What an odd team England are

Andy Zaltzman
Andy Zaltzman
25-Feb-2013
What an odd team England are. They are comprehensively prepared, and admirably focused. They are honed with scientific exactness, and led with calm assurance by an irrefutably level-headed captain-and-coach combination. And they are wildly inconsistent. They are like a man who dresses like an accountant, talks like an accountant, lives in a comfortable suburban house, and sleeps in spreadsheet-print pyjamas.
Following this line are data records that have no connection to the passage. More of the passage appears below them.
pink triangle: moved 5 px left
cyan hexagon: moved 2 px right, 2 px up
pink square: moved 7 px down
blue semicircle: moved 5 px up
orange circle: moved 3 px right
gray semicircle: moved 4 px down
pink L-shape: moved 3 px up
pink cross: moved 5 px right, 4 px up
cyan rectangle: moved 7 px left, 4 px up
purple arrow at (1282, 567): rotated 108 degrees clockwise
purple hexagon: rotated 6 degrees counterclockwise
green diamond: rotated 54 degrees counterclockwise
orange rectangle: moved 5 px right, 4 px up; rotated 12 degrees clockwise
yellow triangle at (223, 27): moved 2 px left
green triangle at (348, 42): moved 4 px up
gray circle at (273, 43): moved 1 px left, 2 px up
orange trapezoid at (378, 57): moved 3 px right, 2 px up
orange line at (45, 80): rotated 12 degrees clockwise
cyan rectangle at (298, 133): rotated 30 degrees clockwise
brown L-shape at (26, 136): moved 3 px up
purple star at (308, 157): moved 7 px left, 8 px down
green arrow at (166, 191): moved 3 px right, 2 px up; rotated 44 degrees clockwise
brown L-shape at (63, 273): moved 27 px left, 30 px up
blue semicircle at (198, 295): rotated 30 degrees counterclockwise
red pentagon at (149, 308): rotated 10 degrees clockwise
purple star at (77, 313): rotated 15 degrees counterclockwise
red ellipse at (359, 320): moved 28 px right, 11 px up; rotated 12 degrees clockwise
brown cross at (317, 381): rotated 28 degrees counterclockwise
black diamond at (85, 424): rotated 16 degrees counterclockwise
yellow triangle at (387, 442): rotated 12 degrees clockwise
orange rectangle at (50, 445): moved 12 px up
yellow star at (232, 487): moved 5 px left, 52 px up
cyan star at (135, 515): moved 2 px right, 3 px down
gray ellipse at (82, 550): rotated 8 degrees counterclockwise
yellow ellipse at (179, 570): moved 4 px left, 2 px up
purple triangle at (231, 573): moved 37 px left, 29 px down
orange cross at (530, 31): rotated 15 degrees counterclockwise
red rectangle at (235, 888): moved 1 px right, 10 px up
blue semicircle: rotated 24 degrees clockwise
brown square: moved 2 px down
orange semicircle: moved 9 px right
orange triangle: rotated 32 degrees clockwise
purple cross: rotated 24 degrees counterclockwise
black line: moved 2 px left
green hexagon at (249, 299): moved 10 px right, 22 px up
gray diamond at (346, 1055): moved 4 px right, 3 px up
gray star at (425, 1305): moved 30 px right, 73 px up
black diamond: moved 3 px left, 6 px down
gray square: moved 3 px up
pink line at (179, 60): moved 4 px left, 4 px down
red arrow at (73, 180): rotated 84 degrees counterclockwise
But who is actually the lead singer of a thrash metal band, with an unrivalled collection of exotic snakes.
I did not see much of yesterday’s match, as I was travelling from Colombo to the hills near Kandy, past innumerable impromptu cricket games (few of which, it must be sadly reported, were being played with ICC-regulation equipment, accurately measured creases, or properly qualified umpires). We left Colombo as Ian Bell was trudging back to the pavilion, and the cricket world was wondering whether Robin Peterson had been injected with a special serum made out of the DNA of Hedley Verity, Bishen Bedi and Derek Underwood. We stopped for lunch in time to find out that Jonathan Trott and Ravi Bopara’s steady recovery had evaporated in a nostalgia-tinged England collapse against leg spin. We departed post-lunch with Graeme Smith and Hashim Amla seemingly intent on securing a merciless 10-wicket drubbing, against an England team looking more stony-faced than an Easter Island statue.
So it was with considerable surprise and, from an English perspective, delight, that I discovered that England’s hitherto struggling bowling attack had turned the game on its head, with Stuart Broad and James Anderson, arguably England’s two most important players in this tournament, to the fore.